A lot of factors influence the movement of the market and the market can always remain irrational much longer than you can stay solvent. So don’t try to outguess it.
What we do know though is that:
- The market is currently as cheap as it was about 3 years ago right now.
- The market will go up in the long term and will eventually outpace the current price.
So if you buy now and continue buying with funds that you can afford to keep invested over 10-30 years, you are guaranteed to come out ahead
Therefore, at the moment everything is on sale. Yes maybe it will be on a deeper sale in a few months. But if you’re still working and investing your income over time, the difference that a few months will make will be insignificant in the long term. What’s important is to be invested and continue adding to your investments.
Sitting out and never jumping in is the biggest risk you can take. If you’re still nervous, you can read the story about the world’s worst market timer again.
There you have it
That’s how my current portfolio is doing amidst all of this (getting its butt kicked) but I’m not worried.
I hope that my list of priorities will help you work out what you should be focusing on during this crisis. If you follow the priorities outlined above, I’m confident that you’ll come out way ahead while investing in a crash like this one or the one after this.
Let me know if you have any questions or feedback in the comments section down below or follow me on twitter here @firepathlion.
Until next time!
5 thoughts on “Investing During a Crash – One Month Later & Survival Tips”
How would you recommend investing during this period? I am looking to invest my first $10k. I understand that you mentioned lump sum performs better compared to DCA, but does that also apply during a recession such as the one we are experiencing right now?
Would love to hear your thoughts on this!
Hey Ben! Yes this is a debate I’ve been having with myself recently. My take is that in the long term S$10,000 isn’t going make up a large part of your portfolio, investing now or 30% lower, for this amount won’t make too big of a difference as long as you have it invested.
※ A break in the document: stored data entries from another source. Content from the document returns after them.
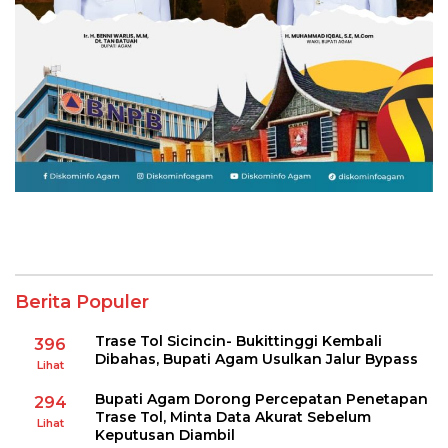
Berita Populer
Trase Tol Sicincin- Bukittinggi Kembali
396
Dibahas, Bupati Agam Usulkan Jalur Bypass
Lihat
Bupati Agam Dorong Percepatan Penetapan
294
Trase Tol, Minta Data Akurat Sebelum
Lihat
Keputusan Diambil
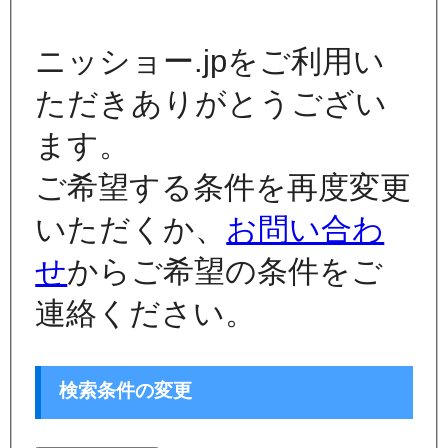
ニッショー.jpをご利用い
ただきありがとうござい
ます。
ご希望する条件を再度変更
いただくか、
お問い合わ
せ
からご希望の条件をご
連絡ください。
検索条件の変更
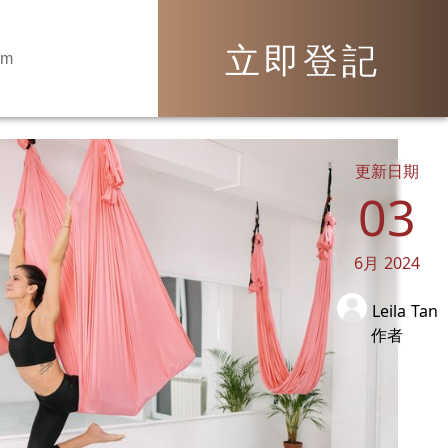
立即登記
om
更新日期
03
6月
2024
Leila Tan
作者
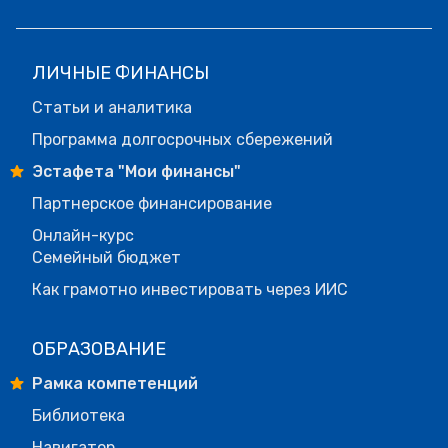
ЛИЧНЫЕ ФИНАНСЫ
Статьи и аналитика
Программа долгосрочных сбережений
Эстафета "Мои финансы"
Партнерское финансирование
Онлайн-курс
Семейный бюджет
Как грамотно инвестировать через ИИС
ОБРАЗОВАНИЕ
Рамка компетенций
Библиотека
Навигатор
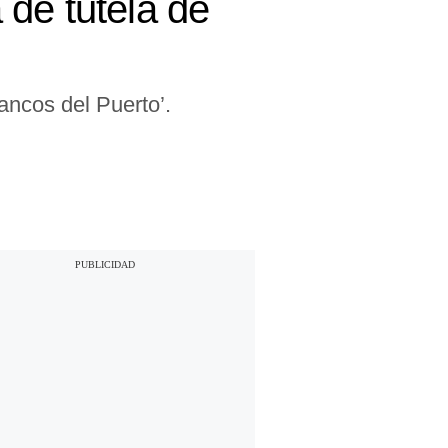
de tutela de
ancos del Puerto’.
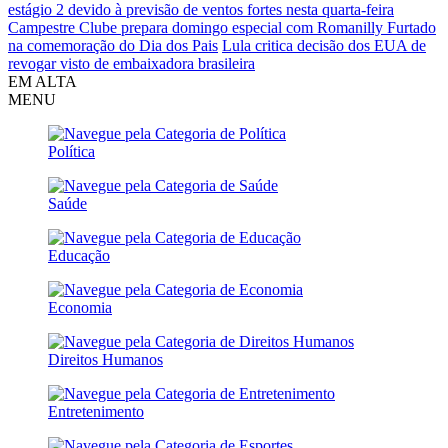
estágio 2 devido à previsão de ventos fortes nesta quarta-feira
Campestre Clube prepara domingo especial com Romanilly Furtado
na comemoração do Dia dos Pais
Lula critica decisão dos EUA de
revogar visto de embaixadora brasileira
EM ALTA
MENU
Política
Saúde
Educação
Economia
Direitos Humanos
Entretenimento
However, as I mentioned, the market is definitely not at the bottom yet so expect high volatility, big jumps up and down in the near future – the best approach is to take the emotion out of it.
You can invest it all at once now, or spread it out over 3-4 months to ensure you average down as the market drops is fine. You’ll be buying more as you earn more income and this amount won’t be a large contributor to your overall wealth 10 years down the line. Ultimately, whichever strategy that helps you sleep better at night is going to be the best one. Remember, once you get in, you’re in for the long haul, don’t second guess and don’t sell.
I’m new to investing and the FIRE movement, so i’ve been following your posts
In the case of investing in the UK markets, isnt it more cost efficient to invest an amount of say more than $10,000 instead of DCA?
Hi Shannon! Thank you for reading! Both can be true! You are right that investing internationally, due to higher fees, it’s often better to wait until you have a large enough amount in order to minimise the commission charges (which means an amount larger than S$8,000 usually). However, this also means you are waiting a couple months each time before you invest, and if you do it on a regular schedule, you are also doing DCA.
For example, you can only invest S$8,000 every 6 months, so every 6 months, you buy into the market at S$8,000 no matter what price the market is at, you are essentially forcing yourself to do DCA over a long period.
Of course if you suddenly find yourself with S$50,000 to invest, I’d say you should just put all of it into the market as soon as possible rather than to split it up – as it’s been shown that Lump Sum beats DCA 2/3 of the time over the long term.
In my case, I am investing as much as I can, as soon as I can and that means I am DCA-ing, but that doesn’t mean I’m investing monthly – it could be every 3-4 months – as long as it’s regular.
Hope that makes sense!
Thanks for clarifying my doubts! Guess I’ll do that too. Saving up and then DCA.